- Associated Press - Friday, July 25, 2014

NEWARK, N.J. (AP) - Several New Jersey organizations are assisting an estimated 1,500 unaccompanied immigrant children who have been picked up crossing the United States’ southern border in recent months.

The Department of Health and Human Services’ Administration for Children and Families announced Thursday that 1,504 unaccompanied children have been placed in New Jersey from Jan. 1 through July 7. A total of 30,340 have been placed nationwide.

Immigration advocacy groups who have been assisting the children, including Catholic Charities and the American Friends Service Committee, say the majority of placements in New Jersey have been with the parents or relatives of the children.

Unaccompanied minors intercepted by U.S. immigration officials at the border are released from federal detention into the care of a relative or a guardian who passes a required screening process and are charged with making sure they attend immigration proceedings, according to Jacqueline Stabnow, a staff attorney with Catholic Charities of the Archdiocese of Newark.

Children who do not have an approved relative or guardian generally remain in federal custody. Stabnow’s organization and others are working to provide representation to the children in immigration courts already facing major backlogs.

Republican Gov. Chris Christie said earlier this week he had not received any notice from federal officials about children being placed in the state.
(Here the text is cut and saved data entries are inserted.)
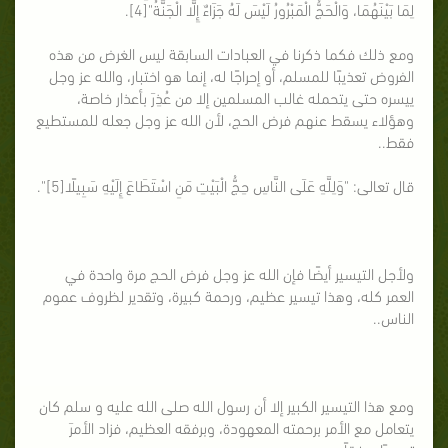
لِمَا بَيْنَهُمَا، وَالْحَجُّ الْمَبْرُورُ لَيْسَ لَهُ جَزَاءٌ إِلَّا الْجَنَّةُ"[4].
ومع ذلك فكما ذكرنا في العبادات السابقة ليس الغرض من هذه
الفروض تعذيبًا للمسلم، أو إحراجًا له، إنما هو اختبار، والله عز وجل
ييسره حتى يتحمله غالب المسلمين إلا من عُذِرَ بأعذار خاصة،
وهؤلاء يسقط عنهم فرض الحج، لأن الله عز وجل جعله للمستطيع
فقط..
قال تعالى: "وَلِلَّهِ عَلَى النَّاسِ حِجُّ الْبَيْتِ مَنِ اسْتَطَاعَ إِلَيْهِ سَبِيلًا[5]".
ولأجل التيسير أيضًا فإن الله عز وجل فرض الحج مرة واحدة في
العمر كله، وهذا تيسير عظيم، ورحمة كبيرة، وتقدير لظروف عموم
الناس..
ومع هذا التيسير الكبير إلا أن رسول الله صلى الله عليه و سلم كان
يتعامل مع الأمر برحمته المعهودة، وبرفقه العظيم، فزاد الأمرَ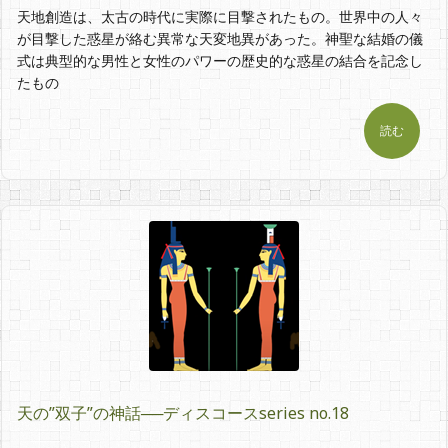
天地創造は、太古の時代に実際に目撃されたもの。世界中の人々
が目撃した惑星が絡む異常な天変地異があった。神聖な結婚の儀
式は典型的な男性と女性のパワーの歴史的な惑星の結合を記念し
たもの
読む
天の”双子”の神話──ディスコースseries no.18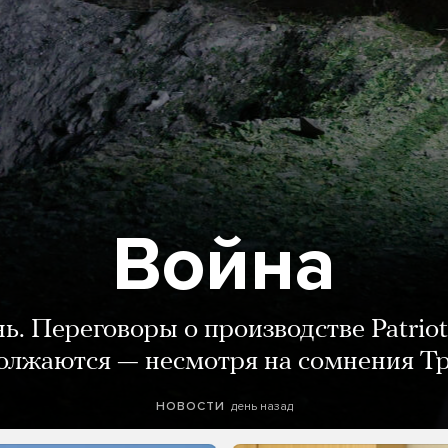
Война
нь. Переговоры о производстве Patriot
олжаются — несмотря на сомнения Т
день назад
НОВОСТИ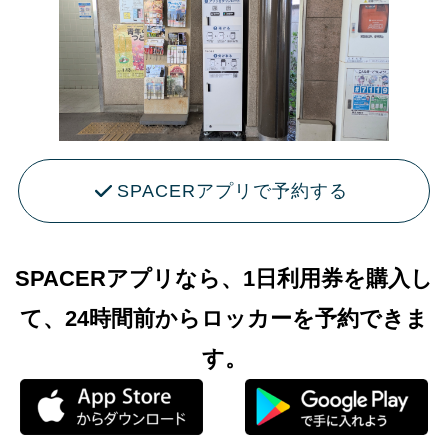
SPACERアプリで予約する
SPACERアプリなら、1日利用券を購入し
て、24時間前からロッカーを予約できま
す。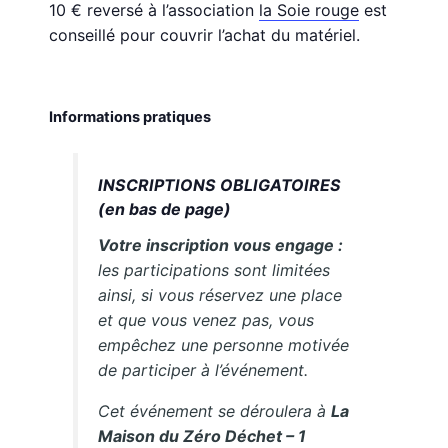
10 € reversé à l’association
la Soie rouge
est
conseillé pour couvrir l’achat du matériel.
Informations pratiques
INSCRIPTIONS OBLIGATOIRES
(en bas de page)
Votre inscription vous engage :
les participations sont limitées
ainsi, si vous réservez une place
et que vous venez pas, vous
empêchez une personne motivée
de participer à l’événement.
Cet événement se déroulera à
La
Maison du Zéro Déchet – 1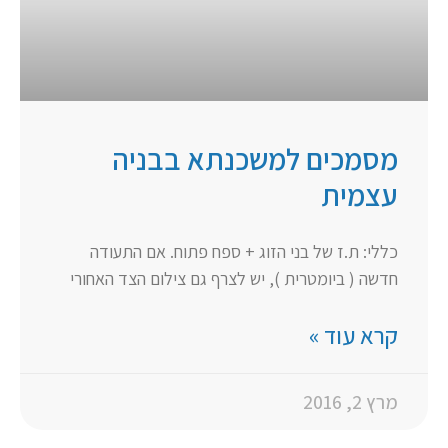
מסמכים למשכנתא בבניה
עצמית
כללי: ת.ז של בני הזוג + ספח פתוח. אם התעודה
חדשה ( ביומטרית ), יש לצרף גם צילום הצד האחורי
קרא עוד »
מרץ 2, 2016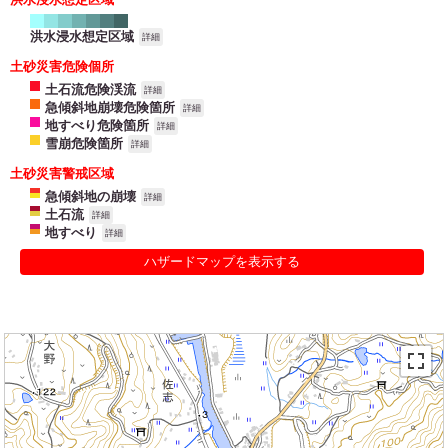
洪水浸水想定区域
詳細
土砂災害危険個所
土石流危険渓流
詳細
急傾斜地崩壊危険箇所
詳細
地すべり危険箇所
詳細
雪崩危険箇所
詳細
土砂災害警戒区域
急傾斜地の崩壊
詳細
土石流
詳細
地すべり
詳細
ハザードマップを表示する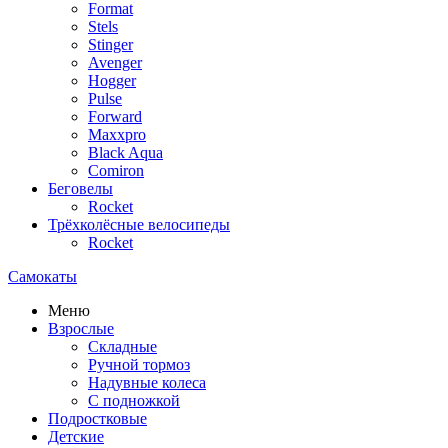
Format
Stels
Stinger
Avenger
Hogger
Pulse
Forward
Maxxpro
Black Aqua
Comiron
Беговелы
Rocket
Трёхколёсные велосипеды
Rocket
Самокаты
Меню
Взрослые
Складные
Ручной тормоз
Надувные колеса
С подножкой
Подростковые
Детские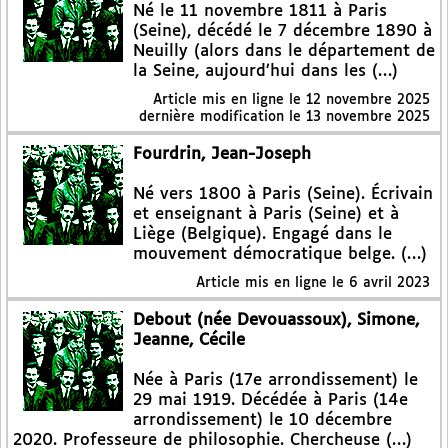
Né le 11 novembre 1811 à Paris
(Seine), décédé le 7 décembre 1890 à
Neuilly (alors dans le département de
la Seine, aujourd’hui dans les (…)
Article mis en ligne le
12 novembre 2025
dernière modification le 13 novembre 2025
Fourdrin, Jean-Joseph
Né vers 1800 à Paris (Seine). Écrivain
et enseignant à Paris (Seine) et à
Liège (Belgique). Engagé dans le
mouvement démocratique belge. (…)
Article mis en ligne le
6 avril 2023
Debout (née Devouassoux), Simone,
Jeanne, Cécile
Née à Paris (17e arrondissement) le
29 mai 1919. Décédée à Paris (14e
arrondissement) le 10 décembre
2020. Professeure de philosophie. Chercheuse (…)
At a campaign appearance Friday in Chicago with Republican Illinois gubernatorial candidate Bruce Rauner, Christie reiterated his anger at not being notified and accused President Barack Obama’s administration of hiding the information from governors as to how many children were being placed in their states.

He called the administration’s handling of the situation “a monumental failure, beginning with their failure to secure our borders.”

“This president has now had six years to secure our borders and he hasn’t done it,” Christie said.

A message left after business hours for the Department of Health and Human Services, which is overseeing the placements, was not immediately returned.

Elissa Steglich, legal services director for American Friends Service Committee, said the current policies and procedures for children in federal custody have been in place since the mid-1990s, and the numbers of unaccompanied minors fleeing violence in Central American countries have been increasing over the course of several years.

Most procedures related to children, including New Jersey’s child welfare system, prioritize family reunification and family relationships, regardless of immigration status, over keeping children in detention, Steglich said.

“I think this is a child welfare issue, not an immigration one,” Steglich said. “These are children in crisis, being pushed from their homes by violence and instability, and are seeking safe and stable homes, and we should be proud that New Jersey is offering them protection.”

Gayle Kesselman, president of New Jersey Citizens for Immigration Control says children crossing the border alone should not be considered refugees and should be sent back to their countries “as quickly, efficiently and humanely as possible.”